**What the exercise asks:** Work out how many lines of the data hold the string "Korean", and reply with that number alone.

[Saved entries]
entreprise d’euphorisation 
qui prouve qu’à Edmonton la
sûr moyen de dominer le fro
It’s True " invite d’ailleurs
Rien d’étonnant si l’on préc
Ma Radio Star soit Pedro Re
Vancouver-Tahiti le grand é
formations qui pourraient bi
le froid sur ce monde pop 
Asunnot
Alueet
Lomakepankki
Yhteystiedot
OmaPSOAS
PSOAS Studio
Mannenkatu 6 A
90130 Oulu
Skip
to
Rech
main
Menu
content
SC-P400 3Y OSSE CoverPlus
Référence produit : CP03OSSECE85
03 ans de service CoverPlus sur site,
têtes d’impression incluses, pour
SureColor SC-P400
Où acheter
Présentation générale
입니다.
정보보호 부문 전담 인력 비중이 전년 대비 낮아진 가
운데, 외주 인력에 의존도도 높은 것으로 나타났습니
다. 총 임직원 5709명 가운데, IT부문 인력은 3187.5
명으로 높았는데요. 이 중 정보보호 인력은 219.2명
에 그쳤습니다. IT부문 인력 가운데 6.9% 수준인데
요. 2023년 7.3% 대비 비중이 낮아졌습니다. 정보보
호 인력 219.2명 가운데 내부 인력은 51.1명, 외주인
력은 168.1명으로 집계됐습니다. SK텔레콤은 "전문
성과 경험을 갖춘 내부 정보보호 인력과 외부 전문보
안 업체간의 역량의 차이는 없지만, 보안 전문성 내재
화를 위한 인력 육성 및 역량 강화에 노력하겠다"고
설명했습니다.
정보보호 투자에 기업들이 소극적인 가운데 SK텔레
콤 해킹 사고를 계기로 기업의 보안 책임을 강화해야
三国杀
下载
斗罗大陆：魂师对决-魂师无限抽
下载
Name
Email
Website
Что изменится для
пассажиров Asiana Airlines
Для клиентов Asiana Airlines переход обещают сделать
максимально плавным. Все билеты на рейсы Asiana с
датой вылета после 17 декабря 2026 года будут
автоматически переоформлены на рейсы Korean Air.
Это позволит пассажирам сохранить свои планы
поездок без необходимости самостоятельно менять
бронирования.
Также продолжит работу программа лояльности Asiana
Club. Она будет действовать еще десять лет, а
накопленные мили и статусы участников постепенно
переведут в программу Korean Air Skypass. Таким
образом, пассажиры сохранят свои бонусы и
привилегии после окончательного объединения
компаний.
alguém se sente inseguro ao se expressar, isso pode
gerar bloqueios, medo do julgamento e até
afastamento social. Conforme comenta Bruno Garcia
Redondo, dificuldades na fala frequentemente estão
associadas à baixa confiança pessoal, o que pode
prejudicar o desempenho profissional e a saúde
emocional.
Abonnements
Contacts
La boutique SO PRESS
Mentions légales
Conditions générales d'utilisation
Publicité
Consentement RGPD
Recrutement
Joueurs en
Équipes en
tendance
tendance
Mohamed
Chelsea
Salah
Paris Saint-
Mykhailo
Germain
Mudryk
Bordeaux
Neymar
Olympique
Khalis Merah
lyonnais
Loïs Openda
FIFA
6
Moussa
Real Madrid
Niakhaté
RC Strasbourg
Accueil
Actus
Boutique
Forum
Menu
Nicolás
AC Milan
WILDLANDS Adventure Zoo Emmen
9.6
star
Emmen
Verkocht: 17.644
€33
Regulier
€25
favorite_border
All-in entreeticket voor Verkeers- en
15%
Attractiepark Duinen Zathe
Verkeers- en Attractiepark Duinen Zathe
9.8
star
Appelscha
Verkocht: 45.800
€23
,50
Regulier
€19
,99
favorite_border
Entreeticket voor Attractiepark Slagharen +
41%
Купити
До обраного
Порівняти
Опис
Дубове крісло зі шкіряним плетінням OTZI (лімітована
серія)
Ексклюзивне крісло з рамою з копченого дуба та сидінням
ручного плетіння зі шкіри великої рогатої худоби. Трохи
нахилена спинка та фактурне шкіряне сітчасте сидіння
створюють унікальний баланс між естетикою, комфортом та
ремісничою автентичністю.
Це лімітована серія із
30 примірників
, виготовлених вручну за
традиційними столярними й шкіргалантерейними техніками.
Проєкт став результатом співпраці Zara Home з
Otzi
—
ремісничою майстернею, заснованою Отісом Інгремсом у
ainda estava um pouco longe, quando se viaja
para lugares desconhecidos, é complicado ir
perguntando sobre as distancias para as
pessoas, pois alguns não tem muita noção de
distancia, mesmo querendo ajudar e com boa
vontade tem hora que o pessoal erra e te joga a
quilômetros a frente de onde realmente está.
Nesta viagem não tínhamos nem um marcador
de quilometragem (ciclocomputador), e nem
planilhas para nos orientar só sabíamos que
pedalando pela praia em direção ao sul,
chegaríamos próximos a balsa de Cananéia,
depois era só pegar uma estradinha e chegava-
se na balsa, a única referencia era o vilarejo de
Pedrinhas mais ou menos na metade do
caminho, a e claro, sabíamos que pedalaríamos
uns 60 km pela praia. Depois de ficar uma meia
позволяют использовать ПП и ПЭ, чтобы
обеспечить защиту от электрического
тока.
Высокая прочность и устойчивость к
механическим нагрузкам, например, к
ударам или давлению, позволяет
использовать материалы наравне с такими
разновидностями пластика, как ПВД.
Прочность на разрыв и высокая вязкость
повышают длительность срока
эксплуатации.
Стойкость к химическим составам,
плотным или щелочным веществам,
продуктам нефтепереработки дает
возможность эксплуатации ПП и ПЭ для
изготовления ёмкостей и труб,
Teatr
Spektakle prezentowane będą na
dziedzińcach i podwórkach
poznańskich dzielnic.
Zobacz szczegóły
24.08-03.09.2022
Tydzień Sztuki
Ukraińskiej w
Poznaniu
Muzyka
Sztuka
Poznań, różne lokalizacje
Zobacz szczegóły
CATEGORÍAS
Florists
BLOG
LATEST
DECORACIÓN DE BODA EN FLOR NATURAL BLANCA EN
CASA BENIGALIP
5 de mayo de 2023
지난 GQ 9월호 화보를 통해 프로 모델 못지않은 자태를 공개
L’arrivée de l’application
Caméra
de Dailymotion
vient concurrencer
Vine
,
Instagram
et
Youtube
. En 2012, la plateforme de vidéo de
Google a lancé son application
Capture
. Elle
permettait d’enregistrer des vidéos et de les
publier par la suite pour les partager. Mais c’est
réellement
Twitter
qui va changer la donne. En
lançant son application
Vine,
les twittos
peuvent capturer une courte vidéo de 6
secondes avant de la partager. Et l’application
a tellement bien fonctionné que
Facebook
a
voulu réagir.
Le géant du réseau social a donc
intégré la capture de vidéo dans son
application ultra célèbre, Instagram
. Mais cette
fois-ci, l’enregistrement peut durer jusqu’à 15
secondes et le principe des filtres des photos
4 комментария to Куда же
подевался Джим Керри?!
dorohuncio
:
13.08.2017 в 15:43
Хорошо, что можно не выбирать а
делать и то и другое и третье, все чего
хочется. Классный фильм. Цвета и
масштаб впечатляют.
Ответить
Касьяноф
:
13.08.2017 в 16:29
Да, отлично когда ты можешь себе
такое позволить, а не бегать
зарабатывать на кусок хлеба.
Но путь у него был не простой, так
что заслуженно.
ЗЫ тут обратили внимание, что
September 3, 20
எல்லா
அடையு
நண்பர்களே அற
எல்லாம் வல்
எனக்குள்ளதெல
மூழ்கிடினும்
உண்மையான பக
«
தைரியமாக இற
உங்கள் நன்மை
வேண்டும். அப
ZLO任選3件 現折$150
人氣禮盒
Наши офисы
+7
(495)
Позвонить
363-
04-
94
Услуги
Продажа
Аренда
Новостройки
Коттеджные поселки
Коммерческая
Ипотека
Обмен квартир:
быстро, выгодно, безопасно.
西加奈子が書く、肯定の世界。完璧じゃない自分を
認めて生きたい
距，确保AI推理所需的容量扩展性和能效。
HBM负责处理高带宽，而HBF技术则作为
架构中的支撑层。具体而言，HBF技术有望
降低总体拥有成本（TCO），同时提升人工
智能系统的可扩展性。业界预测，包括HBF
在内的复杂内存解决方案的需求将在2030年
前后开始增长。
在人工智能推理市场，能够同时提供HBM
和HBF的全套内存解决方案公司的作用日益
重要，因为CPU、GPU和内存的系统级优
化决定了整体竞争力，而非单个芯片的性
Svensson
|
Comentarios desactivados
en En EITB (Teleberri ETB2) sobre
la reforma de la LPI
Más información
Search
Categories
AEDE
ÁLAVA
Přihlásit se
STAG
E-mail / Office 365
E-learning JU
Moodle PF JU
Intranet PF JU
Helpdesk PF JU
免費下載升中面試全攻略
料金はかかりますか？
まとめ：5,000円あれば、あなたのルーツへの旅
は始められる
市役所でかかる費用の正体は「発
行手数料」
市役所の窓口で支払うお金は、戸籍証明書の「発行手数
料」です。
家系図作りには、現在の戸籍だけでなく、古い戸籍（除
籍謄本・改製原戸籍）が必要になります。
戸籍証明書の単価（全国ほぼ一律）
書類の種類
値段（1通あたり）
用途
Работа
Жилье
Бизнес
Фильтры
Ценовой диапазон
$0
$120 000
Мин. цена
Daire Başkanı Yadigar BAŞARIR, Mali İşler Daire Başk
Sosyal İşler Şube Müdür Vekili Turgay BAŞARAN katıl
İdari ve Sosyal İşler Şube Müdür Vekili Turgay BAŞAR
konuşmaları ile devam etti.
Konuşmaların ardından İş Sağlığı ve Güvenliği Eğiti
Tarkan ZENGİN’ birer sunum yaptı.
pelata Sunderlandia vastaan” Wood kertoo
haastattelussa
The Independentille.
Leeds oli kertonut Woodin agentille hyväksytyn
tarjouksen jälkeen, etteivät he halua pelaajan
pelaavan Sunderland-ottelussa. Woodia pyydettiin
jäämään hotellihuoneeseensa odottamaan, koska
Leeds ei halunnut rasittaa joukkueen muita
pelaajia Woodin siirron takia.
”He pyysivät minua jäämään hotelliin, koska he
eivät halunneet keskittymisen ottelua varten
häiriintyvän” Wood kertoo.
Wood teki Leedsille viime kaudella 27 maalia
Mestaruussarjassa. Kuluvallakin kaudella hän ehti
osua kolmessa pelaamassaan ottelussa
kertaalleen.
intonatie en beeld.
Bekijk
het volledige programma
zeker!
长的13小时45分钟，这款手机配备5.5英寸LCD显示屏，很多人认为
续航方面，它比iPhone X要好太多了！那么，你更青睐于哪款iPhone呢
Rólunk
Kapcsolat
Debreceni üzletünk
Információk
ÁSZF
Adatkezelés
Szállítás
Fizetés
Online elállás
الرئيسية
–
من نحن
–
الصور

**Expected output:** 2